A couple of lies told to the right people, a few of the right parties, a ton of the right drugs and two years later she has the beginnings of an empire, built on a forged birth certificate. It took her six months to become a seasoned vet, from fluffer to anal in record time. At seventeen, she is on her 25th feature. She’s got a nice car, she’s looking for a condo. She got her GRE and is thinking about business school at UCLA. She takes meetings about branding; club tours and lingerie, perfume and sex toys. In the future, she hopes to direct. She will make her knowledge pay. And right now, she stands before the most obnoxious actor in the business. She will bring this warthog to the money shot; she knows what’s possible now.

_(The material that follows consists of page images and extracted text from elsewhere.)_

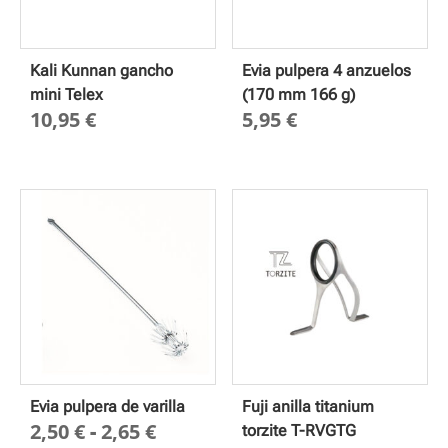
Kali Kunnan gancho
Evia pulpera 4 anzuelos
mini Telex
(170 mm 166 g)
10,95
€
5,95
€
Evia pulpera de varilla
Fuji anilla titanium
Rango
2,50
€
-
2,65
€
torzite T-RVGTG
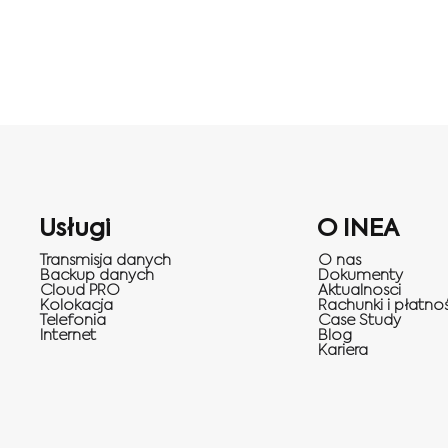
Usługi
O INEA
Transmisja danych
O nas
Backup danych
Dokumenty
Cloud PRO
Aktualnosci
Kolokacja
Rachunki i płatnoś
Telefonia
Case Study
Internet
Blog
Kariera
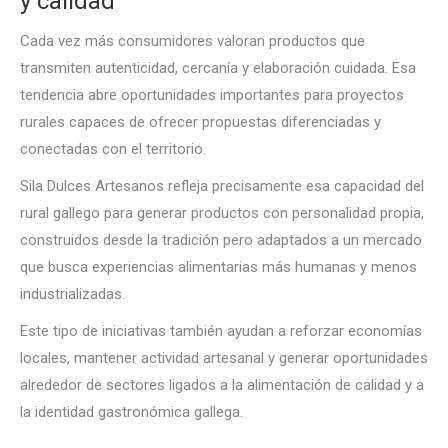
y calidad
Cada vez más consumidores valoran productos que
transmiten autenticidad, cercanía y elaboración cuidada. Esa
tendencia abre oportunidades importantes para proyectos
rurales capaces de ofrecer propuestas diferenciadas y
conectadas con el territorio.
Sila Dulces Artesanos refleja precisamente esa capacidad del
rural gallego para generar productos con personalidad propia,
construidos desde la tradición pero adaptados a un mercado
que busca experiencias alimentarias más humanas y menos
industrializadas.
Este tipo de iniciativas también ayudan a reforzar economías
locales, mantener actividad artesanal y generar oportunidades
alrededor de sectores ligados a la alimentación de calidad y a
la identidad gastronómica gallega.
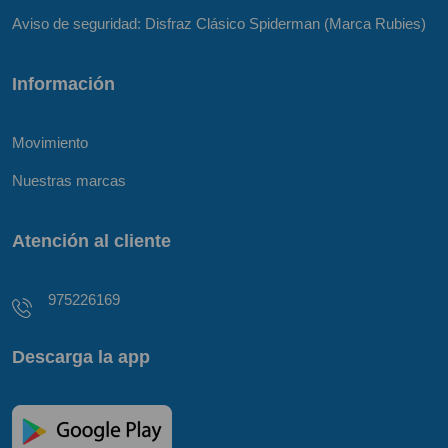
Aviso de seguridad: Disfraz Clásico Spiderman (Marca Rubies)
Información
Movimiento
Nuestras marcas
Atención al cliente
975226169
Descarga la app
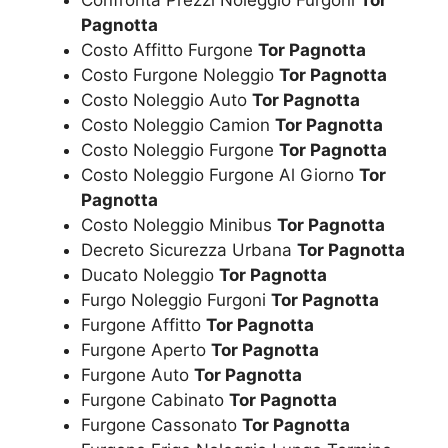
Pagnotta
Costo Affitto Furgone
Tor Pagnotta
Costo Furgone Noleggio
Tor Pagnotta
Costo Noleggio Auto
Tor Pagnotta
Costo Noleggio Camion
Tor Pagnotta
Costo Noleggio Furgone
Tor Pagnotta
Costo Noleggio Furgone Al Giorno
Tor
Pagnotta
Costo Noleggio Minibus
Tor Pagnotta
Decreto Sicurezza Urbana
Tor Pagnotta
Ducato Noleggio
Tor Pagnotta
Furgo Noleggio Furgoni
Tor Pagnotta
Furgone Affitto
Tor Pagnotta
Furgone Aperto
Tor Pagnotta
Furgone Auto
Tor Pagnotta
Furgone Cabinato
Tor Pagnotta
Furgone Cassonato
Tor Pagnotta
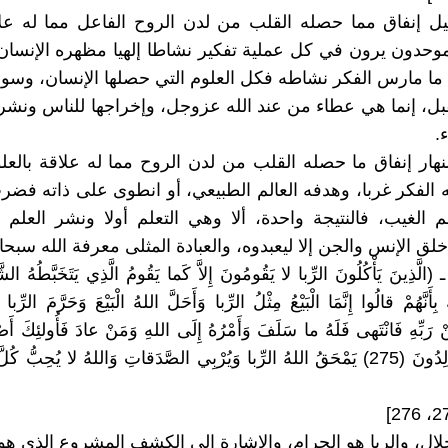
لليل إنفاق مما حصله القلب من لدن الروح الفاعل مما له عل
لموحدون يرون في كل عملية تفكير نشاطا إلهيا مظهره الإنسان، 
ل ما مارس الفكر نشاطه فكل العلوم التي حصلها الإنسان، وس
ل، إنما هي عطاء من عند الله عزوجل، وإخراجها للناس ونشر
.
لنهار إنفاق ما حصله القلب من لدن الروح مما له علاقة بالعلوم
 الفكر غربا، وهدفه العالم الطبيعي، أو انطوى على ذاته فض
 الغيب، فالنتيجة واحدة، ألا وهي التعلم أولا ونشر العلم ثان
لق الإنس والجن إلا ليعبدوه، والعبادة المثلى معرفة الله سبحان
27، 276 ـ (الَّذِينَ يَأْكُلُونَ الرِّبا لا يَقُومُونَ إِلاَّ كَما يَقُومُ الَّذِي يَتَخَبَّطُهُ 
أَنَّهُمْ قالُوا إِنَّمَا الْبَيْعُ مِثْلُ الرِّبا وَأَحَلَّ اللهُ الْبَيْعَ وَحَرَّمَ الرِّب
 رَبِّهِ فَانْتَهى فَلَهُ ما سَلَفَ وَأَمْرُهُ إِلَى اللهِ وَمَنْ عادَ فَأُولئِكَ أَص
هُمْ فِيها خالِدُونَ (275) يَمْحَقُ اللهُ الرِّبا وَيُرْبِي الصَّدَقاتِ وَاللهُ لا يُحِبُّ كُل
لحلال، والربا هو الحرام، والإشارة إلى الكشف المشروع الذي ه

And she walks toward him; he flips her over and breathes Listerine down her neck. If there will be no tenderness, she is grateful for his level of professionalism. He bends her into various positions and narrates each move with the obvious, do you like that, you like that don’t you. Way to push the envelope, genius, she smirks, way to think outside the box ha-ha-ha. What he waits for is the yes, the sigh and surrender that signify he has won. He shoves and slams from every angle; his viewers demand nothing less. She pouts and scowls and calculates just enough time before she bends and gives the boys what they want. Then, at the precisely timed moment she moans and concedes, yes, yes, yes, whatever. And she is snotty girl, conquered. For a while.

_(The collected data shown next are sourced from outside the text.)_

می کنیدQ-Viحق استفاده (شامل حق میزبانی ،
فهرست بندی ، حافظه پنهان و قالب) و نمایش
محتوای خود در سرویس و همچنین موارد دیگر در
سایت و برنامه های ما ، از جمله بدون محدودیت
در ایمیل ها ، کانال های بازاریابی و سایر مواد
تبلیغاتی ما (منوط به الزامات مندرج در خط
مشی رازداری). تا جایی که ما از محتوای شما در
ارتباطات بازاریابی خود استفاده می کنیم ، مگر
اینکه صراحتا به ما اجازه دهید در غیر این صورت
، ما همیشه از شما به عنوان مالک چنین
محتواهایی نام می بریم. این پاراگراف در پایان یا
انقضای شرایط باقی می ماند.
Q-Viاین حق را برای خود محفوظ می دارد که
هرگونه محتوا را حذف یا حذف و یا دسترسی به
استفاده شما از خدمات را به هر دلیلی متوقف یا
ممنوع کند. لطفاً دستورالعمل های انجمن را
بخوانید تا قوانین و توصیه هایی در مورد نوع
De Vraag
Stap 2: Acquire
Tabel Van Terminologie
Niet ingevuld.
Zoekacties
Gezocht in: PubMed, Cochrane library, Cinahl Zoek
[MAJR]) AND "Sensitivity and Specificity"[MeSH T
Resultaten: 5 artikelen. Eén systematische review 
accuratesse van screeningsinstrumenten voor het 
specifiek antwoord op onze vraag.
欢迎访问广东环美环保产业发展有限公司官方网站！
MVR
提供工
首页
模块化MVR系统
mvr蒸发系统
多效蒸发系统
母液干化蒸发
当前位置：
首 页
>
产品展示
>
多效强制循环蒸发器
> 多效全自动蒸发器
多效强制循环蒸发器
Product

As he rocks over her, she sees his forearms to either side, tattooed with Chinese characters that don’t mean what he thinks they mean. She sees his tendons flex as he thrusts, sees the strength and the striving. And as she waits patiently for him to finish, as the camera zooms in on the penetration for the proof this is no wussy softcore, she struggles with the burden of the wise. She feels her experience wrapped around her shoulders, weighing her down like a sweaty blanket. She aches for the tabula rasa she once was. She thinks of Daniel Shumway, of the nothing that would have been enough for a while and if she was lucky, the something that would have made itself known in livable, reasonable increments. She grieves for the luxury of time.